**WORK INSTRUCTIONS:**
The lines to copy are those in the records below that hold the word "Mepal".

╭─ LISTED RECORDS

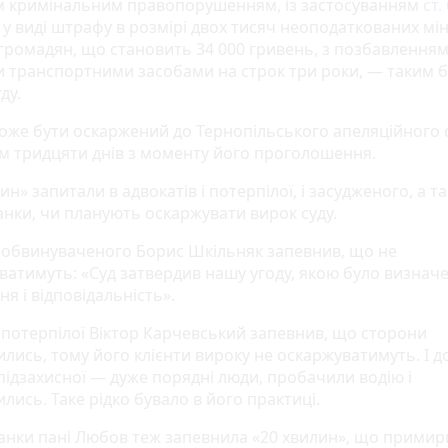
м кримінальним правопорушенням, із застосуванням
ст.
, у виді штрафу в розмірі двох тисяч неоподаткованих мі
 громадян, що становить 34 000 гривень, з позбавлення
и транспортними засобами на строк три роки, — таким б
ду.
оже бути оскаржений до Тернопільського апеляційного 
м тридцяти днів з моменту його проголошення.
ин» запитали в адвокатів і потерпілої, і засудженого, а т
анки, чи планують оскаржувати вирок суду.
 обвинуваченого Борис Шкільняк запевнив, що не
ватимуть: «Суд затвердив нашу угоду, якою було визнач
я і відповідальність».
 потерпілої Віктор Карчевський запевнив, що сторони
лись, тому його клієнти вироку не оскаржуватимуть. І д
підзахисної — дуже порядні люди, пробачили водію і
ись. Таке рідко бувало в його практиці.
анки пані Любов теж запевнила «20 хвилин», що примир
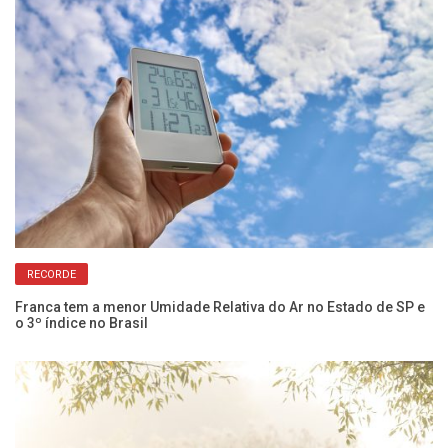
RECORDE
s
On
Franca tem a menor Umidade Relativa do Ar no Estado de SP e
no
o 3º índice no Brasil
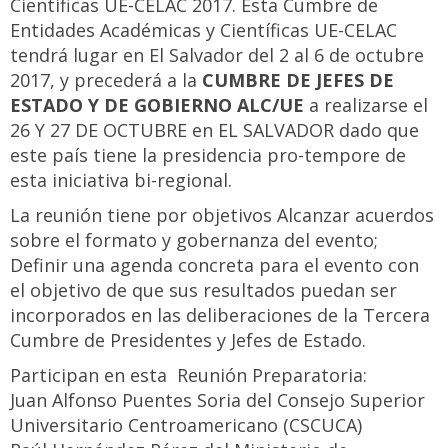
Científicas UE-CELAC 2017. Esta Cumbre de
Entidades Académicas y Científicas UE-CELAC
tendrá lugar en El Salvador del 2 al 6 de octubre
2017, y precederá a la
CUMBRE DE JEFES DE
ESTADO Y DE GOBIERNO ALC/UE
a realizarse el
26 Y 27 DE OCTUBRE en EL SALVADOR dado que
este país tiene la presidencia pro-tempore de
esta iniciativa bi-regional.
La reunión tiene por objetivos Alcanzar acuerdos
sobre el formato y gobernanza del evento;
Definir una agenda concreta para el evento con
el objetivo de que sus resultados puedan ser
incorporados en las deliberaciones de la Tercera
Cumbre de Presidentes y Jefes de Estado.
Participan en esta Reunión Preparatoria:
Juan Alfonso Puentes Soria del Consejo Superior
Universitario Centroamericano (CSCUCA)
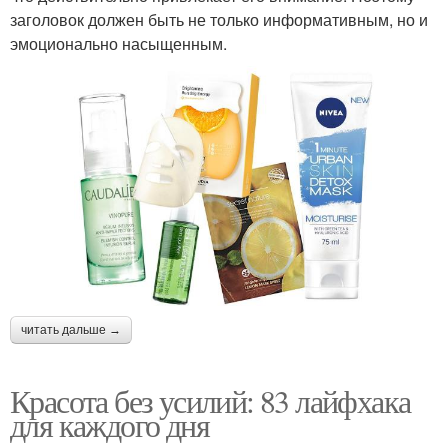
заголовок должен быть не только информативным, но и
эмоционально насыщенным.
читать дальше →
Красота без усилий: 83 лайфхака
для каждого дня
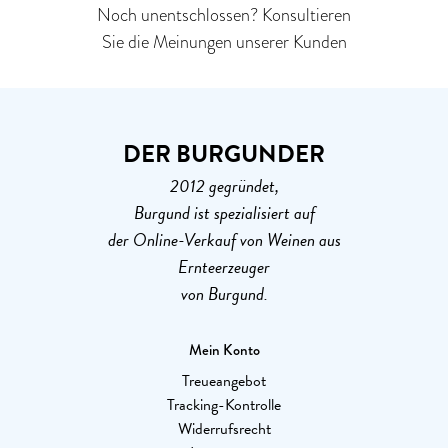
Noch unentschlossen? Konsultieren
Sie die Meinungen unserer Kunden
DER BURGUNDER
2012 gegründet,
Burgund ist spezialisiert auf
der Online-Verkauf von Weinen aus
Ernteerzeuger
von Burgund.
Mein Konto
Treueangebot
Tracking-Kontrolle
Widerrufsrecht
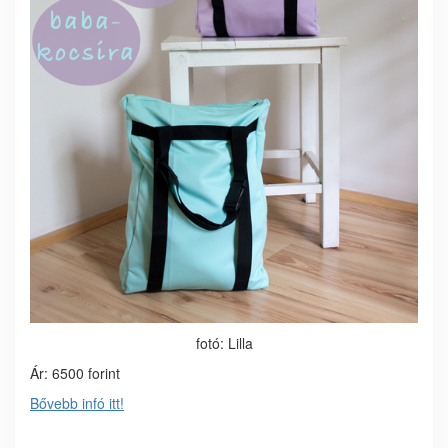
fotó: Lilla
Ár: 6500 forint
Bővebb infó itt!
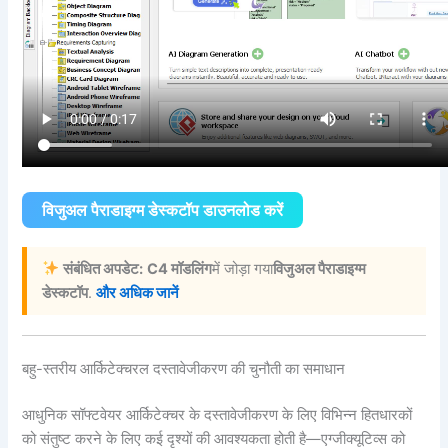
विजुअल पैराडाइग्म डेस्कटॉप डाउनलोड करें
संबंधित अपडेट:
C4 मॉडलिंग
में जोड़ा गया
विजुअल पैराडाइग्म
डेस्कटॉप
.
और अधिक जानें
बहु-स्तरीय आर्किटेक्चरल दस्तावेजीकरण की चुनौती का समाधान
आधुनिक सॉफ्टवेयर आर्किटेक्चर के दस्तावेजीकरण के लिए विभिन्न हितधारकों
को संतुष्ट करने के लिए कई दृश्यों की आवश्यकता होती है—एग्जीक्यूटिव्स को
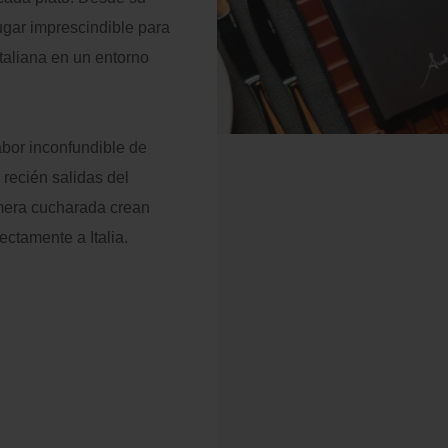
alizador
 noches: -10% descuento
lugar imprescindible para
icional
italiana en un entorno
ail
Pago en el hotel
abor inconfundible de
Acceder
 recién salidas del
imera cucharada crean
ctamente a Italia.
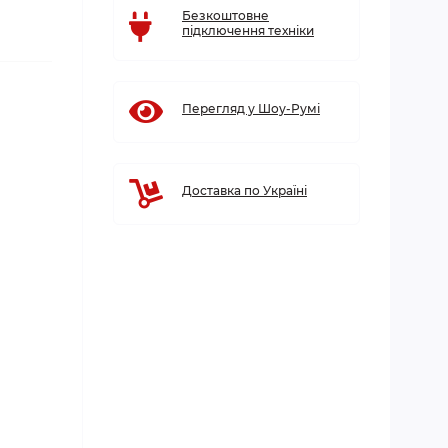
Безкоштовне
підключення техніки
Перегляд у Шоу-Румі
Доставка по Україні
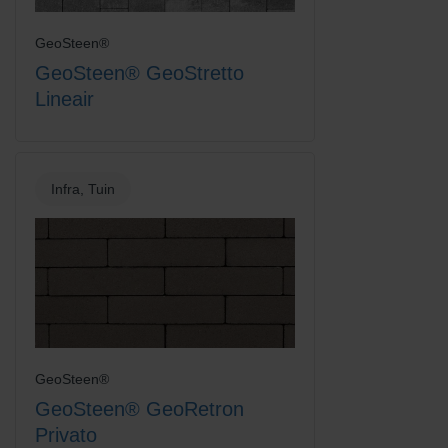
GeoSteen®
GeoSteen® GeoStretto
Lineair
Infra, Tuin
GeoSteen®
GeoSteen® GeoRetron
Privato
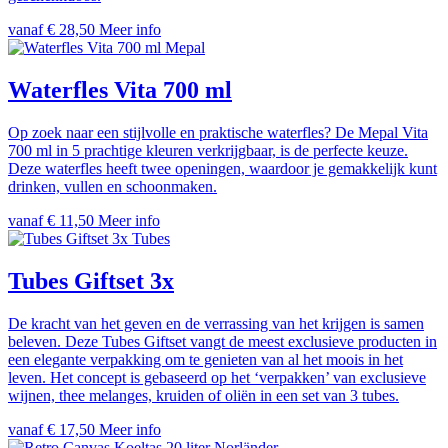
vanaf € 28,50
Meer info
Mepal
Waterfles Vita 700 ml
Op zoek naar een stijlvolle en praktische waterfles? De Mepal Vita
700 ml in 5 prachtige kleuren verkrijgbaar, is de perfecte keuze.
Deze waterfles heeft twee openingen, waardoor je gemakkelijk kunt
drinken, vullen en schoonmaken.
vanaf € 11,50
Meer info
Tubes
Tubes Giftset 3x
De kracht van het geven en de verrassing van het krijgen is samen
beleven. Deze Tubes Giftset vangt de meest exclusieve producten in
een elegante verpakking om te genieten van al het moois in het
leven. Het concept is gebaseerd op het ‘verpakken’ van exclusieve
wijnen, thee melanges, kruiden of oliën in een set van 3 tubes.
vanaf € 17,50
Meer info
Norländer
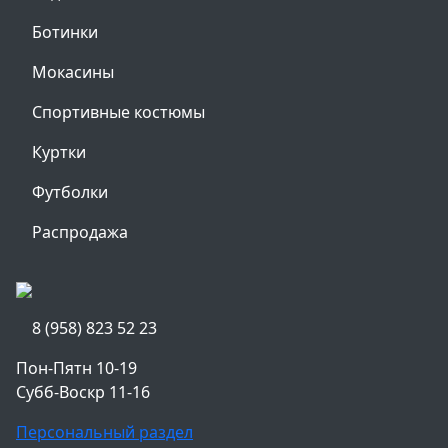
Ботинки
Мокасины
Спортивные костюмы
Куртки
Футболки
Распродажа
8 (958) 823 52 23
Пон-Пятн 10-19
Субб-Воскр 11-16
Персональный раздел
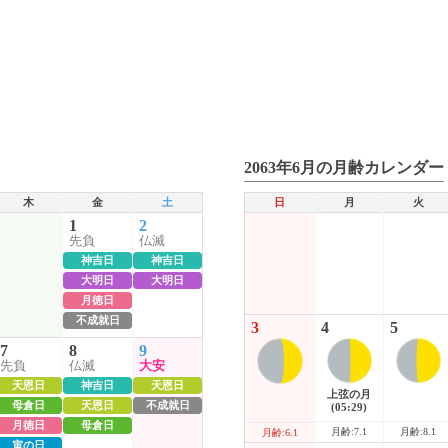
2063年6月の月齢カレンダー
木
金
土
日
月
火
1
2
先負
仏滅
神吉日
神吉日
大明日
大明日
月徳日
不成就日
3
4
5
7
8
9
先負
仏滅
大安
天恩日
神吉日
天恩日
上弦の月
母倉日
天恩日
不成就日
(05:29)
月徳日
母倉日
月齢:7.1
月齢:8.1
月齢:6.1
寅の日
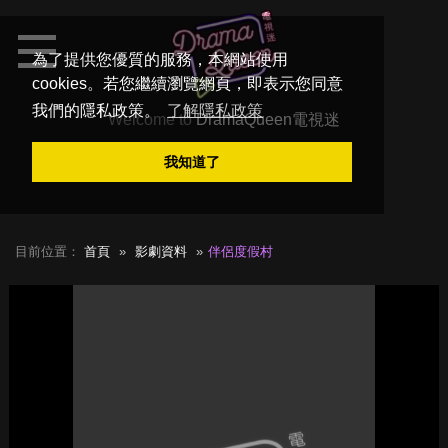
為了提供您優質的服務，本網站使用
cookies。若您繼續瀏覽網頁，即表示您同意
我們的隱私政策。
了解隱私政策
Welcome to
DramaQueen電視迷
我知道了
目前位置：
首頁
影劇資料
伴侶度假村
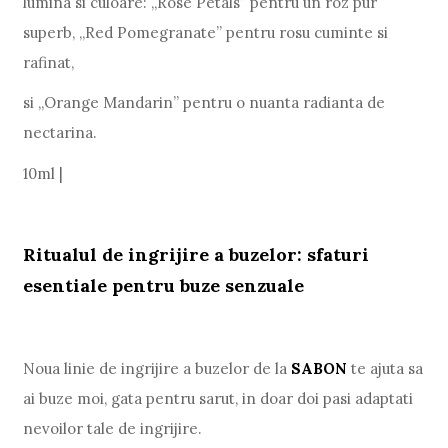
lumina si culoare: „Rose Petals” pentru un roz pur
superb, „Red Pomegranate” pentru rosu cuminte si
rafinat,
si „Orange Mandarin” pentru o nuanta radianta de
nectarina.
10ml |
Ritualul de ingrijire a buzelor: sfaturi
esentiale pentru buze senzuale
Noua linie de ingrijire a buzelor de la
SABON
te ajuta sa
ai buze moi, gata pentru sarut, in doar doi pasi adaptati
nevoilor tale de ingrijire.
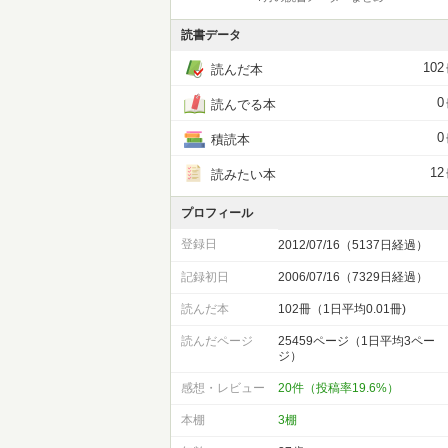
読書データ
102
読んだ本
0
読んでる本
0
積読本
12
読みたい本
プロフィール
登録日
2012/07/16（5137日経過）
記録初日
2006/07/16（7329日経過）
読んだ本
102冊（1日平均0.01冊)
読んだページ
25459ページ（1日平均3ペー
ジ）
感想・レビュー
20件（投稿率19.6%）
本棚
3棚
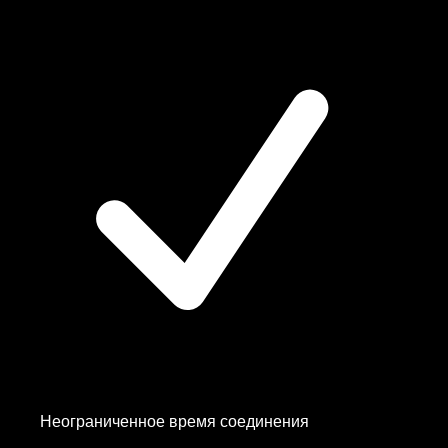
Неограниченное время соединения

╰─

**WRITTEN ANSWER:**
Mepal
Op zoek naar een stijlvolle en praktische waterfles? De Mepal Vita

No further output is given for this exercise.